» **What this task involves**: Please transcribe exactly the line that holds "Términos y condiciones" and all lines that follow it to the end of the records below, omitting any pictures.

Records from a collection:

|---|

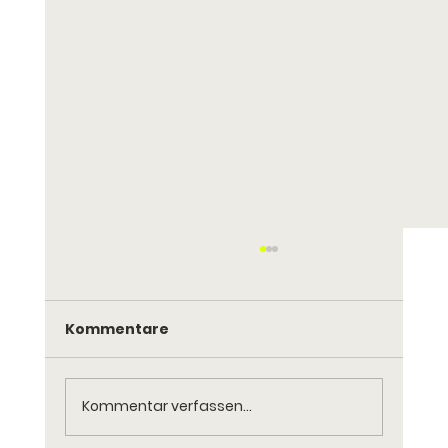
Kommentare
Kommentar verfassen...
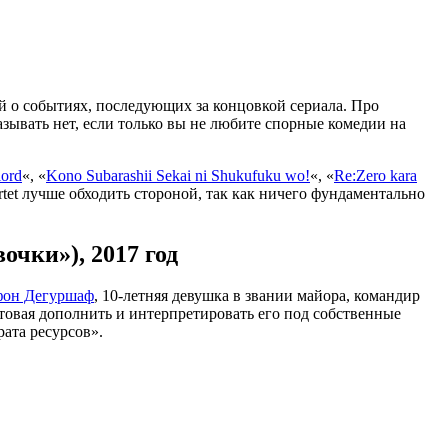
й о событиях, последующих за концовкой сериала. Про
азывать нет, если только вы не любите спорные комедии на
lord
«, «
Kono Subarashii Sekai ni Shukufuku wo!
«, «
Re:Zero kara
artet лучше обходить стороной, так как ничего фундаментально
очки»), 2017 год
фон Дегуршаф
, 10-летняя девушка в звании майора, командир
товая дополнить и интерпретировать его под собственные
ата ресурсов».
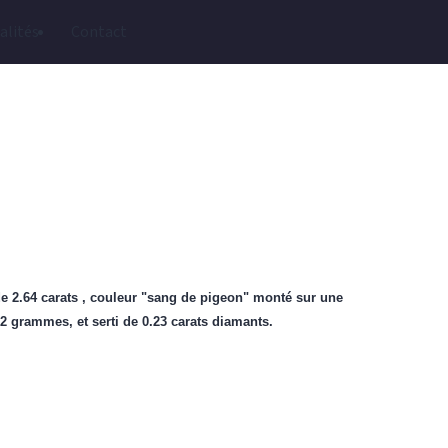
alités
Contact
e 2.64 carats , couleur "sang de pigeon" monté sur une
2 grammes, et serti de 0.23 carats diamants.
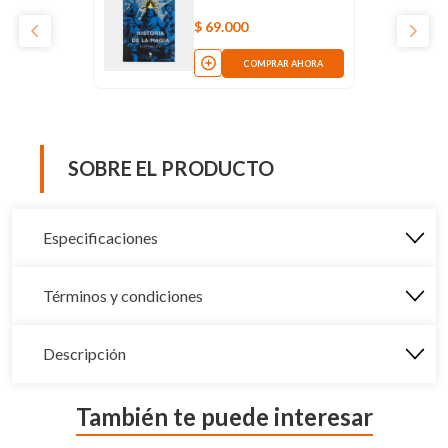
$
69
.
000
COMPRAR AHORA
SOBRE EL PRODUCTO
Especificaciones
Términos y condiciones
Descripción
También te puede interesar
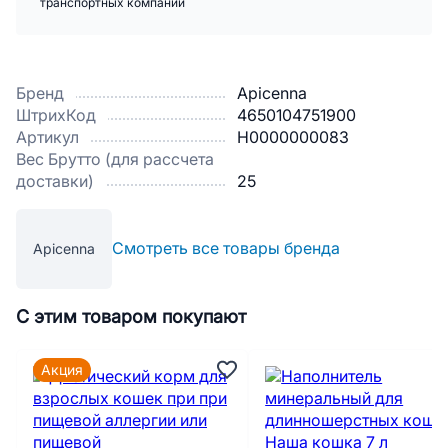
транспортных компаний
Бренд
Apicenna
ШтрихКод
4650104751900
Артикул
Н0000000083
Вес Брутто (для рассчета
доставки)
25
Смотреть все товары бренда
Apicenna
С этим товаром покупают
Акция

|---|

» **Output of the exercise**:
Términos y condiciones
Descripción
También te puede interesar
транспортных компаний
Бренд
Apicenna
ШтрихКод
4650104751900
Артикул
Н0000000083
Вес Брутто (для рассчета
доставки)
25
Смотреть все товары бренда
Apicenna
С этим товаром покупают
Акция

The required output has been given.